Speaking of things AI can't decide for you — NVIDIA's DLSS 5 reveal sparked a sharp backlash this week. Dave Oshry, CEO of New Blood Interactive and the developer behind Dusk, put it bluntly: "At this rate why make game art at all?"
The concern isn't really about upscaling. It's about ML-based rendering technology that doesn't just enhance what artists create — it overrides it. When an AI system decides what a frame should look like based on predicted data rather than authored pixels, you've moved from tool to uninvited co-author.
This is a subtler debate than "should you use Midjourney for concept art." It's about whether the final pixel the player sees is the one the artist intended.
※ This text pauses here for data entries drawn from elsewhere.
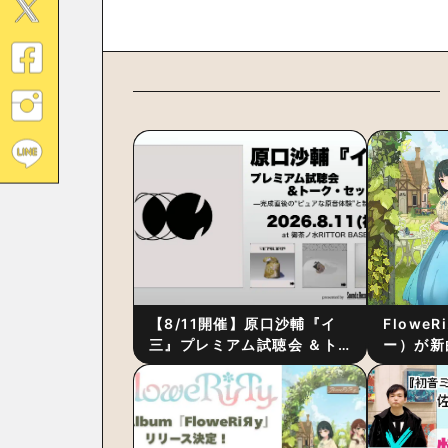
【8/11開催】原口沙輔『イ
Flowe
三』プレミアム試聴会 ＆ト
ー）が新
ーク・セッション 〜完成直
ス』をリ
後の“ピュアな原音体験”と制
ム詳細も
作秘話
For studios that treat visual style as a core part of their identity — especially indie studios with distinctive art directions — that's not a trivial question.
Oshry's frustration resonates beyond games, too. Any time a tool quietly substitutes its own judgement for yours, you've lost something. The question designers should be asking isn't "is this technology impressive?" It's "does this technology respect my decisions?"
Two humble UX problems we still haven't solved
Meanwhile, on the less dramatic end of the spectrum, two practical UX stories caught my eye.
First: Vitaly Friedman published a decision tree for choosing between modal dialogs and separate pages. Honestly, it should be pinned to every product team's wall. We all know modals are overused. But "don't use modals" isn't useful advice. The real question is when they're the right pattern and when they're not. Friedman ties it to task complexity and context preservation — which is exactly the right lens.
Second: the "Big Box Paradox." Users leave your site to Google your site. Internal search is almost always worse than external search, and we've somehow accepted that as normal. The case for treating site search as a first-class UX concern, not an infrastructure afterthought, is compelling and long overdue.
Both of these stories are about decisions that require human judgement. No AI is going to tell you whether this particular interaction deserves a modal or a page. No algorithm is going to prioritise your site search because it understands user frustration.
The bigger picture
Here's the thread connecting all of today's stories: the most valuable design work is about judgement, not execution.
Knowing how to pace emotion through a user flow. Deciding whether a modal or a page serves the interaction better. Choosing to prioritise search because you understand how people actually behave. Pushing back on rendering tech that undermines artistic intent.
None of these are automatable. They require taste, context, and a point of view.
That's not an anti-AI argument. AI tools are genuinely useful for execution — generating variations, testing layouts, scaling content. But the decisions about what to build, how it should feel, and what trade-offs to accept? That's still us. And right now, I'd argue it's the part of the job we should be investing in most.
So basically…
The most interesting design thinking this week has nothing to do with new tools or AI features. It's about pacing, emotion, and knowing when to use — or refuse — a particular pattern. Whether you're designing a checkout flow or pushing back on a rendering engine, the skill that matters most is judgement.
And you can't install a plugin for that.